In the event you have a limited liability company in your home country and you think about doing business in the Netherlands, you can start with a branch/representative office of your foreign limited liability company.
The advantage is that the set up with the Chambers of Commerce and the Dutch tax office is not too complex against the incorporation of a BV company through a Dutch notary. We can assist in this matter. The company name already exists, so the website , stationary etc. is already in place. You only need to do the business.
The start up is most of the time costly, therefore we anticipate a loss in the startup period. This loss can be compensated with the company’s result in the home country corporate income tax return. The home country’ s corporate income tax return needs to include the world wide income of the company, hence the (startup) loss of the Netherlands will reduce the home country’s corporate income tax base. In the event the Dutch branch is profitable and Dutch corporate income tax has been paid, then the home country’s corporate income tax return will provide for a double taxation relief.
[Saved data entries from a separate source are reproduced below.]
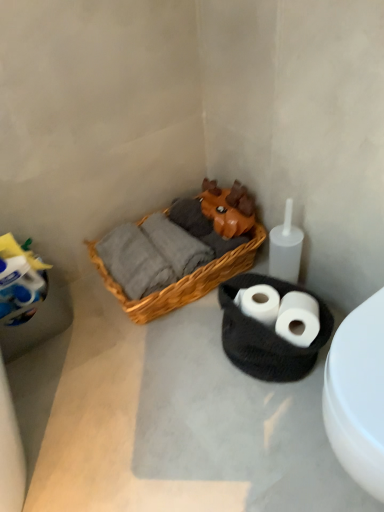 Question: From a real-world perspective, relative to woven wood picnic basket at center, is white matte toilet at lower right vertically above or below?

Choices:
 (A) below
 (B) above

Answer: (B)

Question: Is white matte toilet at lower right inside or outside of woven wood picnic basket at center?

Choices:
 (A) inside
 (B) outside

Answer: (B)

Question: Estimate the real-world distances between objects in this image. Which object is farther from the white matte toilet paper at center, the second toilet paper positioned from the right?

Choices:
 (A) white matte toilet paper at lower right, which is counted as the 1th toilet paper, starting from the right
 (B) white matte toilet at lower right
 (C) woven basket at center
 (D) woven wood picnic basket at center

Answer: (B)

Question: Which is nearer to the white matte toilet at lower right?

Choices:
 (A) woven basket at center
 (B) woven wood picnic basket at center
 (C) white matte toilet paper at lower right, which is counted as the 1th toilet paper, starting from the right
 (D) white matte toilet paper at center, the 1th toilet paper from the left

Answer: (C)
The relation between the head office and the branch/representative office is very informal. Money can go easily back and forwards as long as the results are shown in the country to which they can be allocated. From the moment the branch starts to become profitable , you can decide whether or not to convert the registration into a BV company. If you no longer desire the registration of the branch/representative office, then you simply have it deregistered.
The advantage of starting a branch/representative office against a BV company is mainly the intercompany transfer pricing. As the Dutch BV needs to act with it shareholder, being the limited liability company in the home country, as a third party, the transactions between the two companies should be as such. The funds the head office provides is now a loan which implies interest, security and a repayment scheme. The head office needs to charge a fee for its services that needs to have been benchmarked. The relation is more formal, needs to be put in writing, incase business is bad and the Dutch BV goes bankrupt. During bankruptcy the curator will try to hold the shareholder liable, in order to be able to get money in to pay for outstanding debts. Dissolve the BV is done via liquidation procedure, that takes at least two months.